The US Senate on Tuesday passed a bill to "protect same-sex marriage" across the United States, which could preclude the possibility of the Supreme Court ruling restricting the practice as it did with abortion.

Immediately after the adoption of this text, US President Joe Biden said in a statement that, “With the approval of the Senate today, with votes from both parties (Democratic and Republican), the Respect for Marriage Act, the United States is about to reaffirm a basic truth: love is love, and Americans should have The right to marry the person they love.

The bill was approved in the Senate by 61 votes against 36, and it will be referred again to the House of Representatives for a vote, which is nothing more than a formality, according to Agence France-Presse, because the deputies had previously approved the text last July before the Senate modified it slightly. .

Upon approval by the House of Representatives, the draft law will be referred to the President for signature and issuance of an effective law.

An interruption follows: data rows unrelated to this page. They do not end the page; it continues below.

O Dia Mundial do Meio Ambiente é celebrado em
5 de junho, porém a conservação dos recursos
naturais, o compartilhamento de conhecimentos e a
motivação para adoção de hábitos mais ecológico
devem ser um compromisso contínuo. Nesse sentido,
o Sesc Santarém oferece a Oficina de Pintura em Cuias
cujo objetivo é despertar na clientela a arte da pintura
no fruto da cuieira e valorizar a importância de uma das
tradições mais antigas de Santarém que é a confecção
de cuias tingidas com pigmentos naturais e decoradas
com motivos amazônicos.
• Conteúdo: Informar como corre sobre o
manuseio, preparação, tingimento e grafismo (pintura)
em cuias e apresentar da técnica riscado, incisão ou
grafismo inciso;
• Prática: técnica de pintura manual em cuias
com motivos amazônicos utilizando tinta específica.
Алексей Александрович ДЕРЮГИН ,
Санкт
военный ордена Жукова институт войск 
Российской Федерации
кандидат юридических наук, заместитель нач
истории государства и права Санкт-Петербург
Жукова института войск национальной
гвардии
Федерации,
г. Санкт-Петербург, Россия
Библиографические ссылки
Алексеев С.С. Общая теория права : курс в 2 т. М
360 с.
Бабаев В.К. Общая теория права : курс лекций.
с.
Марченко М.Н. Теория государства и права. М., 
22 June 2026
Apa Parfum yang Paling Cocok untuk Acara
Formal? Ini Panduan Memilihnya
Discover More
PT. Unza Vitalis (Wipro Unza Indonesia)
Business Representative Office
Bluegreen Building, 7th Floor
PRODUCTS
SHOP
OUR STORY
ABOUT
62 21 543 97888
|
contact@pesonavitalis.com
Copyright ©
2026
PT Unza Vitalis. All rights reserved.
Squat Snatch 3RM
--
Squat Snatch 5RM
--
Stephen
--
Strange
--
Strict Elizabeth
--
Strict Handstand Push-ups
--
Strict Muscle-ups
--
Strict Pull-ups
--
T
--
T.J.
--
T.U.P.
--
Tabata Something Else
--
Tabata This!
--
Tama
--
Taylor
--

In practice, this law annuls all previous legislation that defined marriage as a union between a man and a woman.

Same-sex marriage is enshrined at the federal level in the United States, according to a 2015 Supreme Court ruling, and therefore no state can pass legislation to ban this practice.

The same was the case with abortion, which was allowed for women in the United States half a century ago, before the Supreme Court issued a ruling last June that overturned its ruling issued in 1973, and thus restored the freedom for each state to allow or prohibit abortion.